In [53]:
import numpy as np
import pandas as pd
from sklearn.preprocessing import MultiLabelBinarizer
from sklearn.feature_extraction.text import TfidfTransformer

In [54]:
#df = pd.read_pickle('lemmatized.pkl')
df = pd.read_pickle('nltk_stemmed.pkl')

In [55]:
# Binarize text stored in list
mlb = MultiLabelBinarizer()
expandedLabelData = mlb.fit_transform(df['Title_Processed'])

In [56]:
#Tfi df encoding
tfidf_transformer = TfidfTransformer()
X_train_tfidf = tfidf_transformer.fit_transform(expandedLabelData)

In [86]:
#NMF topic modeling
from sklearn.decomposition import NMF, LatentDirichletAllocation

no_topics = 50
nmf = NMF(n_components=no_topics, random_state=1, alpha=.1, l1_ratio=.5, init='nndsvd').fit(X_train_tfidf.T)

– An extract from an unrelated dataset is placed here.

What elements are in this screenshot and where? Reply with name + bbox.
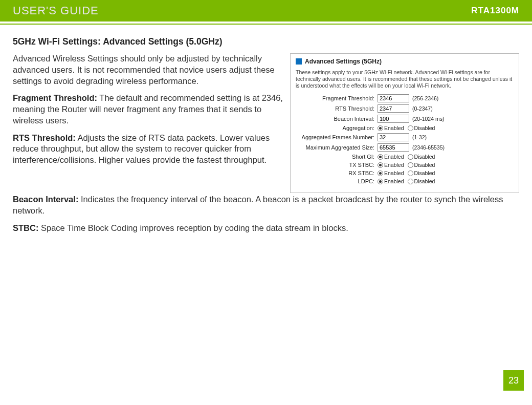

#nmf = LatentDirichletAllocation(n_components=no_topics, random_state=100).fit(X_train_tfidf.T)

(50, 1945)

In [85]:
#Dimensionality reduction
from sklearn.manifold import TSNE
nmf_embedded = TSNE(n_components=3).fit_transform(nmf.components_.T)

(1945, 3)

In [None]:
#join all data back together
reduced = pd.DataFrame(nmf_embedded)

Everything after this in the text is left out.